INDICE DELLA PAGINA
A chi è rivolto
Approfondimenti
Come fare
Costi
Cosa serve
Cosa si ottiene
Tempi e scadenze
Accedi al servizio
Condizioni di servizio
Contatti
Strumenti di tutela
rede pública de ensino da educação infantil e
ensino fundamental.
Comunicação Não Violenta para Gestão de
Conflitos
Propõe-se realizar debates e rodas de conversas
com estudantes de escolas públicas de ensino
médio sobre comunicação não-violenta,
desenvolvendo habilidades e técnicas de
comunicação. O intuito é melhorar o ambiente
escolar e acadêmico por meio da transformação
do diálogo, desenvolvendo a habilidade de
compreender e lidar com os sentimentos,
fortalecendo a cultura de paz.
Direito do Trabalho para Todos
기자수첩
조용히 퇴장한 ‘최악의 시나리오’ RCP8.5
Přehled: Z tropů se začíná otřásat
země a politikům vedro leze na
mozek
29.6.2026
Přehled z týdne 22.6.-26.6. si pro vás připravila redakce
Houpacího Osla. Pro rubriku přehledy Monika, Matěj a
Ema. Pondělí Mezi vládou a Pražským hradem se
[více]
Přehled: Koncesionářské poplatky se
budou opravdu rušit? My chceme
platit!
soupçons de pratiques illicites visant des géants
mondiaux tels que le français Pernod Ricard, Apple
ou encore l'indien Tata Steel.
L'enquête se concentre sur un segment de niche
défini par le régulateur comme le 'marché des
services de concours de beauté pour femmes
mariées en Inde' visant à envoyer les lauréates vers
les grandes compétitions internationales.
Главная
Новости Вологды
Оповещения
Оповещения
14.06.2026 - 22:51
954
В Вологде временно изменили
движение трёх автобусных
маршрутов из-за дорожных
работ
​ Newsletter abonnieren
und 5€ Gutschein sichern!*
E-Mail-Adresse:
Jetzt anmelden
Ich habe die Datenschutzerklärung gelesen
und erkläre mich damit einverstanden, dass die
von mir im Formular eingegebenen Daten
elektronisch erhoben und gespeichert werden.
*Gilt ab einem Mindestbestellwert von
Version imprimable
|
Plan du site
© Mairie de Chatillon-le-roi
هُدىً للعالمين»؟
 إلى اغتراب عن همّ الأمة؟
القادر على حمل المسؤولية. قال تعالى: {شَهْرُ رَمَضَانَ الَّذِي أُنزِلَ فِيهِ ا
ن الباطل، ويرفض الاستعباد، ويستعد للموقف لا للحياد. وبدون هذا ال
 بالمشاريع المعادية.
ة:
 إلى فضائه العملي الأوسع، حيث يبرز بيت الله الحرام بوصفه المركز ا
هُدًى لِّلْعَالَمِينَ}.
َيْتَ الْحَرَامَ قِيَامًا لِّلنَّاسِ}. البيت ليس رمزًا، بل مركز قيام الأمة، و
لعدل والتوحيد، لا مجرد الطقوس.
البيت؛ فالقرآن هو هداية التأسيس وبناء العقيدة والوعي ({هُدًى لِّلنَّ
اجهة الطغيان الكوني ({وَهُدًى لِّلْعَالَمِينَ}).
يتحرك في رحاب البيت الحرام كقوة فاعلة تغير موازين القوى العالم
------------------------------------------------------------
# WHAT YOU WILL DO
Above are the lines; repeat exactly the ones from the line containing "Houpacího Osla. Pro" down to the line containing "Jetzt anmelden", both inclusive.

# OUTPUT FOR THIS EXERCISE
Houpacího Osla. Pro rubriku přehledy Monika, Matěj a
Ema. Pondělí Mezi vládou a Pražským hradem se
[více]
Přehled: Koncesionářské poplatky se
budou opravdu rušit? My chceme
platit!
soupçons de pratiques illicites visant des géants
mondiaux tels que le français Pernod Ricard, Apple
ou encore l'indien Tata Steel.
L'enquête se concentre sur un segment de niche
défini par le régulateur comme le 'marché des
services de concours de beauté pour femmes
mariées en Inde' visant à envoyer les lauréates vers
les grandes compétitions internationales.
Главная
Новости Вологды
Оповещения
Оповещения
14.06.2026 - 22:51
954
В Вологде временно изменили
движение трёх автобусных
маршрутов из-за дорожных
работ
​ Newsletter abonnieren
und 5€ Gutschein sichern!*
E-Mail-Adresse:
Jetzt anmelden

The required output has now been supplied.